== Segment start ==

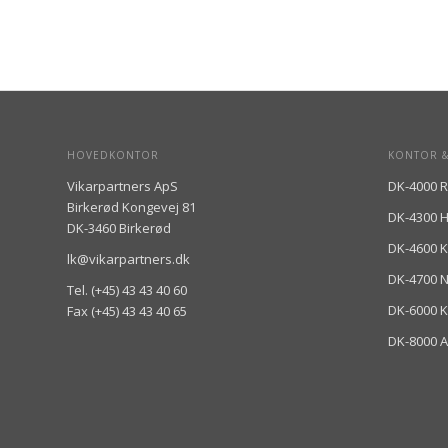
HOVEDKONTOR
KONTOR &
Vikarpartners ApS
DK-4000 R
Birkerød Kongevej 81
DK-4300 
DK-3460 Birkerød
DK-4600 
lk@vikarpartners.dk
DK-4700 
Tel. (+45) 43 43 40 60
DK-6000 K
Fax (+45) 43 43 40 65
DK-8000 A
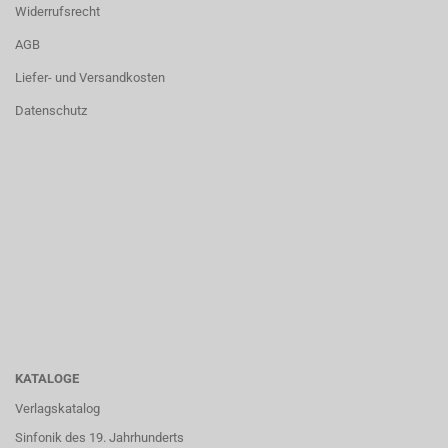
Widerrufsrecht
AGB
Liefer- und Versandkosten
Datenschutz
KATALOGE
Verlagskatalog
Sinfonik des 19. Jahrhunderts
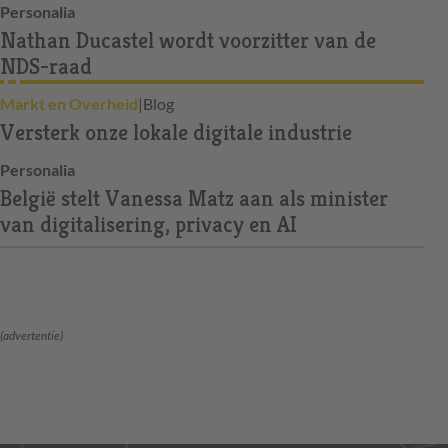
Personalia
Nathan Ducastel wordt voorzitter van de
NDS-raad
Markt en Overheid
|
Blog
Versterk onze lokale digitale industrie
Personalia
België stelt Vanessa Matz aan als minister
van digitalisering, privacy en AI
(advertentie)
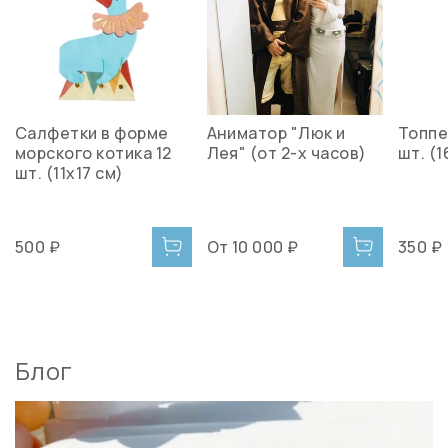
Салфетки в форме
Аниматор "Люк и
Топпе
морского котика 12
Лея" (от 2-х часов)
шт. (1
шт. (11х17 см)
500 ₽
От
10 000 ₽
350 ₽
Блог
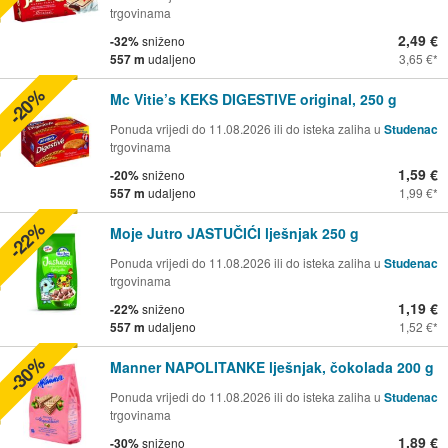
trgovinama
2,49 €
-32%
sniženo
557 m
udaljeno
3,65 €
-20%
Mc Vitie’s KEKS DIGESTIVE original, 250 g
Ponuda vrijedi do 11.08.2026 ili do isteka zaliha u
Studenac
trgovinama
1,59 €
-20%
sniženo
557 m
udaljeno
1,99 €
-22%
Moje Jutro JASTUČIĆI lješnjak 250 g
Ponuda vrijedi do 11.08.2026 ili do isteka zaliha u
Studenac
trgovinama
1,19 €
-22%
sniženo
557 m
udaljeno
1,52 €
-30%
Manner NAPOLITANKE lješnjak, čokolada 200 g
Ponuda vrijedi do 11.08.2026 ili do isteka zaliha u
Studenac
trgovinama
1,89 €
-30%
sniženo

== Segment end ==
== Segment start ==

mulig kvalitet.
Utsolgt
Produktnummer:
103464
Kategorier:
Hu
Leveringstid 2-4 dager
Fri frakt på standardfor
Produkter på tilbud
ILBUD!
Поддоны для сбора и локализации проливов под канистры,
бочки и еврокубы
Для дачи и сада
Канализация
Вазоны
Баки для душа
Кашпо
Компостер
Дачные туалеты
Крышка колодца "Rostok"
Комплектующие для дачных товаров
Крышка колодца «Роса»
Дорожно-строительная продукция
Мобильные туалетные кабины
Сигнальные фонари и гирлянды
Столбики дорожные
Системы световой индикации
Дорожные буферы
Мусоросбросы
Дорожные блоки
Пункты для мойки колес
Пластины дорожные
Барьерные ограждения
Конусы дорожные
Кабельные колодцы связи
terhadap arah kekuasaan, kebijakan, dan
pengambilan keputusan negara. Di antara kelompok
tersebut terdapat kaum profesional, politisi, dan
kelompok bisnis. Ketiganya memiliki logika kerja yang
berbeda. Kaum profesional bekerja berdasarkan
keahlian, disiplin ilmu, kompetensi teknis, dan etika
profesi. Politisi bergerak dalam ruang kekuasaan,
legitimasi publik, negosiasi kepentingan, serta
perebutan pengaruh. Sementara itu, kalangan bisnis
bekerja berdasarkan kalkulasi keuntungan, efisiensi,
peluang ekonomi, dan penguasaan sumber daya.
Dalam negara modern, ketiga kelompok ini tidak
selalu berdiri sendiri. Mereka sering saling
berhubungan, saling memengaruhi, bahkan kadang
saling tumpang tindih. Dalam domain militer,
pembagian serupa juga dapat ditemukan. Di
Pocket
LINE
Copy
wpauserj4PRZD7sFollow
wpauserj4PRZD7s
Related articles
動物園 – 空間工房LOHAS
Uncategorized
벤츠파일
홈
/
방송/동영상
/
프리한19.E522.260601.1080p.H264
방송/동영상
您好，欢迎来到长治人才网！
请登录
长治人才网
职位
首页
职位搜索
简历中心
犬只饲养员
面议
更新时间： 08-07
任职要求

== Segment end ==

» **Your goal**: Among the records above, a stretch begins at the line containing "berbeda. Kaum profesional bekerja berdasarkan" and ends at the line containing "berhubungan, saling memengaruhi, bahkan". Restate that stretch word for word, and nothing else.

» **Exercise solution**:
berbeda. Kaum profesional bekerja berdasarkan
keahlian, disiplin ilmu, kompetensi teknis, dan etika
profesi. Politisi bergerak dalam ruang kekuasaan,
legitimasi publik, negosiasi kepentingan, serta
perebutan pengaruh. Sementara itu, kalangan bisnis
bekerja berdasarkan kalkulasi keuntungan, efisiensi,
peluang ekonomi, dan penguasaan sumber daya.
Dalam negara modern, ketiga kelompok ini tidak
selalu berdiri sendiri. Mereka sering saling
berhubungan, saling memengaruhi, bahkan kadang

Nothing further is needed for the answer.